Doch weit gefehlt: Frank Bauer landet sofort in der Gegenwart, wenn er über diesen Band spricht: Sein erstes Wort heißt „Naturkatastrophe“, und es verharmlost beinahe die große Klimakatastrophe vor etwas mehr als 200 Jahren: 1815 war im heutigen Indonesien der Vulkan Tambora ausgebrochen. Was dabei alles in die Luft geschleudert wurde, sorgte unter anderem in Europa dafür, dass es 1816 ein „Jahr ohne Sommer“ gab.
In Württemberg wurde deswegen die landwirtschaftliche Forschung intensiviert. Eine der Folgen: das Cannstatter Volksfest, das einst weniger dem Vergnügen diente. Es war als landwirtschaftliches Hauptfest eine wichtige Messe, um das Land besser gegen Hungersnöte zu wappnen.
Henriette als Helferin in der Not
In Kirchheim sorgte Herzogin Henriette dafür, dass sich Organisationen gründeten, die der Not entgegenwirken konnten - etwa die Paulinenpflege, die sich um arme Kinder kümmerte. Bis 1842 waren das nur Kinder aus dem Oberamt und auch nur evangelische Kinder. Einer der Grundgedanken der Paulinenpflege bestand darin, dass die Kinder durch Bildung der Armut entkommen sollten. Deshalb förderte Herzogin Henriette auch Industrieschulen in Kirchheim. Die Schüler produzierten Textilien oder Körbe, die verkauft wurden. Was heute nach Ausbeutung klingt, war damals eine Wohltat: Der Verkauf der Waren ermöglichte es, auf Schulgeld zu verzichten, das die Schüler sonst hätten zahlen müssen.
Zur Sozialgeschichte gehört auch das Wilhelmshospital, das Kirchheimer Krankenhaus: Henriette förderte dessen Bau und dessen Betrieb. Frank Bauer erinnert an Zeiten, in denen es zwar Operationen gab, aber noch keine Narkose. Grund für die Gründung des Krankenhauses war übrigens eine Cholera-Epidemie im Jahr 1832.

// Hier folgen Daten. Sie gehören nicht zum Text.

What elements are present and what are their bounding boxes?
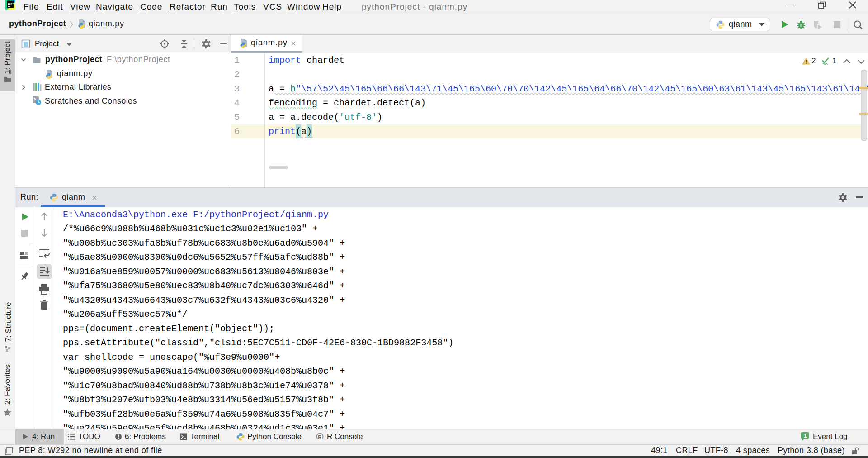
svg-text:PC: PC [8,1,14,6]
svg-text:1: 1 [804,433,807,439]
svg-text:R: R [318,434,322,440]
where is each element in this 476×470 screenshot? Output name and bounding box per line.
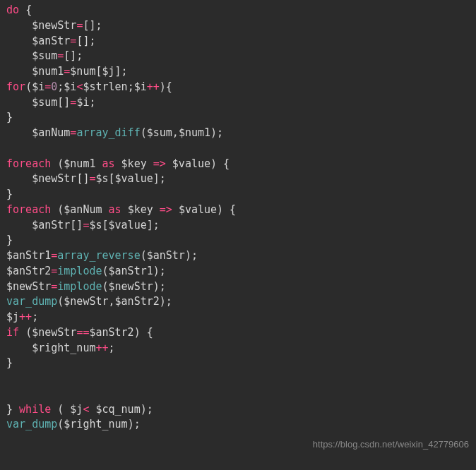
- code-line: }: [0, 234, 13, 246]
- code-line: var_dump($right_num);: [0, 418, 141, 430]
- code-line: $num1=$num[$j];: [0, 65, 128, 78]
- code-line: }: [0, 356, 13, 369]
- code-line: $anStr=[];: [0, 35, 95, 47]
- code-line: $newStr=[];: [0, 19, 102, 32]
- code-line: }: [0, 188, 13, 200]
- code-line: do {: [0, 4, 32, 16]
- code-line: foreach ($anNum as $key => $value) {: [0, 203, 236, 216]
- code-line: $sum=[];: [0, 49, 83, 62]
- code-line: $anStr1=array_reverse($anStr);: [0, 249, 198, 262]
- code-line: if ($newStr==$anStr2) {: [0, 326, 153, 339]
- code-line: $right_num++;: [0, 342, 115, 354]
- code-line: foreach ($num1 as $key => $value) {: [0, 157, 230, 170]
- code-line: $sum[]=$i;: [0, 96, 95, 109]
- code-block: do { $newStr=[]; $anStr=[]; $sum=[]; $nu…: [0, 0, 476, 433]
- code-line: for($i=0;$i<$strlen;$i++){: [0, 80, 172, 93]
- code-line: $newStr[]=$s[$value];: [0, 172, 166, 185]
- code-line: }: [0, 111, 13, 123]
- watermark-text: https://blog.csdn.net/weixin_42779606: [313, 438, 469, 452]
- code-line: $anStr[]=$s[$value];: [0, 219, 160, 231]
- code-line: var_dump($newStr,$anStr2);: [0, 295, 172, 308]
- code-line: $j++;: [0, 311, 38, 323]
- code-line: $newStr=implode($newStr);: [0, 280, 166, 293]
- code-line: } while ( $j< $cq_num);: [0, 403, 153, 416]
- code-line: $anStr2=implode($anStr1);: [0, 265, 166, 277]
- code-line: $anNum=array_diff($sum,$num1);: [0, 126, 223, 139]
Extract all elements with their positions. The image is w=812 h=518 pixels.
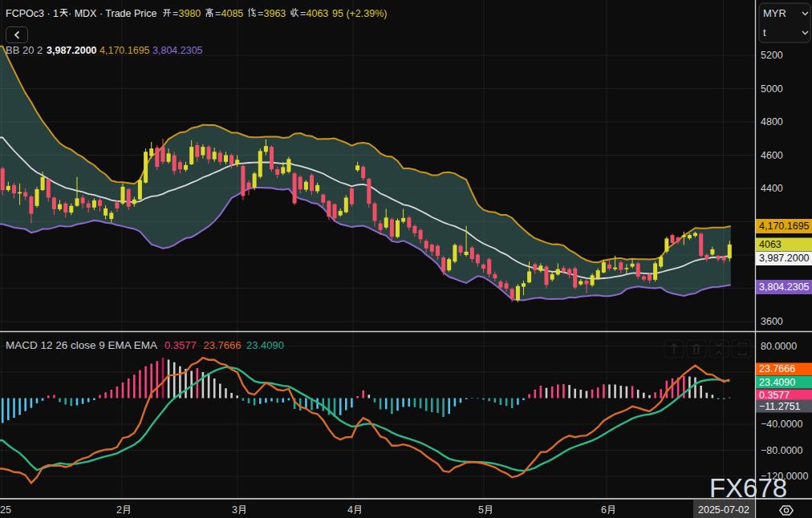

Ein Brand nach einem Blitzeinschlag führte 1848 zur Neuordnung des Löschwesens in Kirchheim, letztlich also zur Gründung der Freiwilligen Feuerwehr. Daran war Henriette ebenso beteiligt wie an der Gründung des Frauenstifts, das später Henriettenstift heißen sollte, oder an der Gründung einer privaten Töchterschule, also einer Schule für Mädchen.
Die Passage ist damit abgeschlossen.